**Exercise directions**
Emit only the lines from the line containing "качество выполненных работ" through the last line of the entries, unchanged.

[Transcribed page contents]
>>>>>

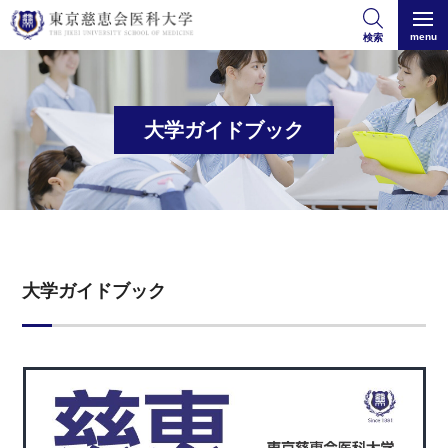
menu
検索
大学ガイドブック
大学ガイドブック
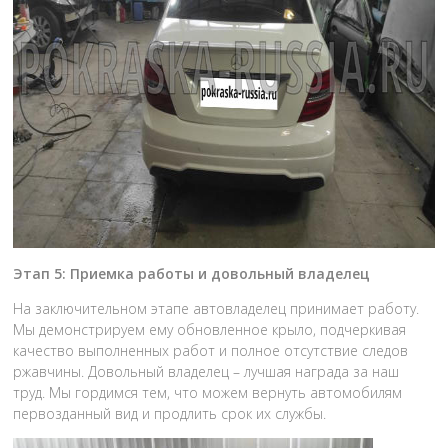
Этап 5: Приемка работы и довольный владелец
На заключительном этапе автовладелец принимает работу.
Мы демонстрируем ему обновленное крыло, подчеркивая
качество выполненных работ и полное отсутствие следов
ржавчины. Довольный владелец – лучшая награда за наш
труд. Мы гордимся тем, что можем вернуть автомобилям
первозданный вид и продлить срок их службы.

<<<<<

**Result of the exercise**
качество выполненных работ и полное отсутствие следов
ржавчины. Довольный владелец – лучшая награда за наш
труд. Мы гордимся тем, что можем вернуть автомобилям
первозданный вид и продлить срок их службы.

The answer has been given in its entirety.